[Exercise brief] Whenever a line below includes the word "efficiently", copy that line.

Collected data
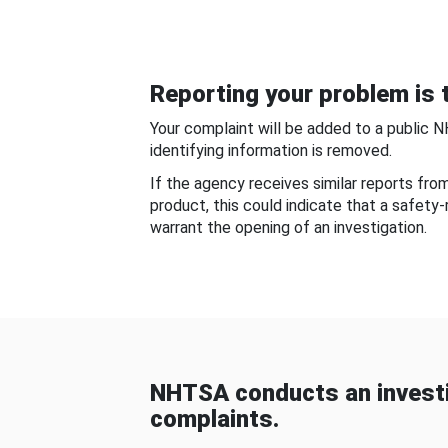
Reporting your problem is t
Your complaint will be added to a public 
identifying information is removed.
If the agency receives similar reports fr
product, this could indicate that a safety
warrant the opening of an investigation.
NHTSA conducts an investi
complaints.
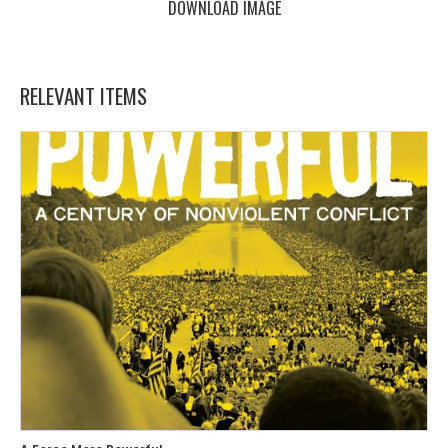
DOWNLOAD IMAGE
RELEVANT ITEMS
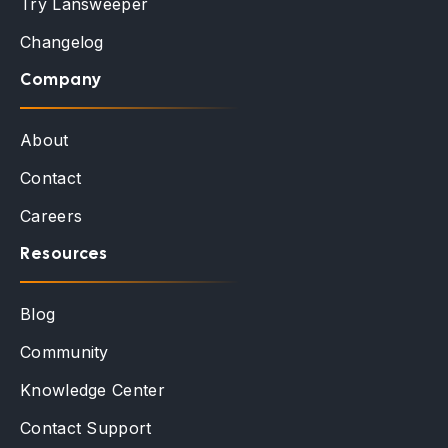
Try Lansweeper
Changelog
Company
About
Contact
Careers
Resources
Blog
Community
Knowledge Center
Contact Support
==
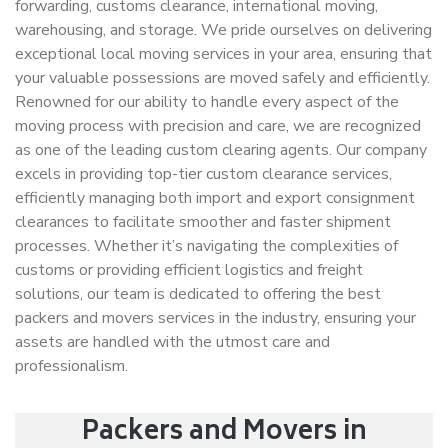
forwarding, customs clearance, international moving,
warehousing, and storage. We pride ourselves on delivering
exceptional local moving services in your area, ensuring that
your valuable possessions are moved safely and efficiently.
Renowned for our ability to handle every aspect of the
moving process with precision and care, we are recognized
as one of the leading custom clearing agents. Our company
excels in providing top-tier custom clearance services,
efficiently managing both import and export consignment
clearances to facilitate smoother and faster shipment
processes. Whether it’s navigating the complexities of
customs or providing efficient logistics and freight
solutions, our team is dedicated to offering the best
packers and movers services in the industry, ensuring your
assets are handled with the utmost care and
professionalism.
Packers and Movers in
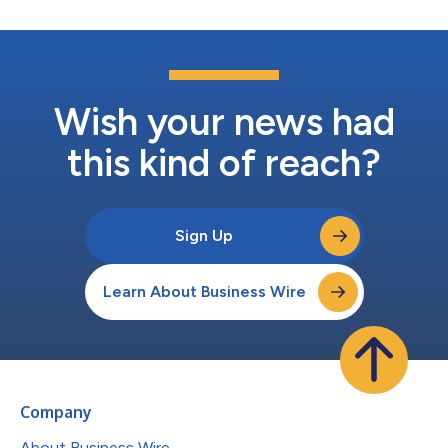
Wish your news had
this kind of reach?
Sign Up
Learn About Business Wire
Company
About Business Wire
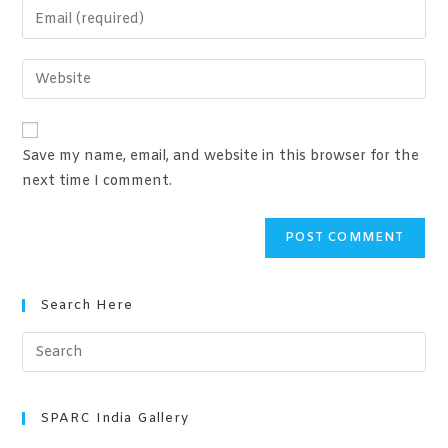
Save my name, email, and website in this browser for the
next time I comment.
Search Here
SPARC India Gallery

[Expected answer]
your valuable possessions are moved safely and efficiently.
efficiently managing both import and export consignment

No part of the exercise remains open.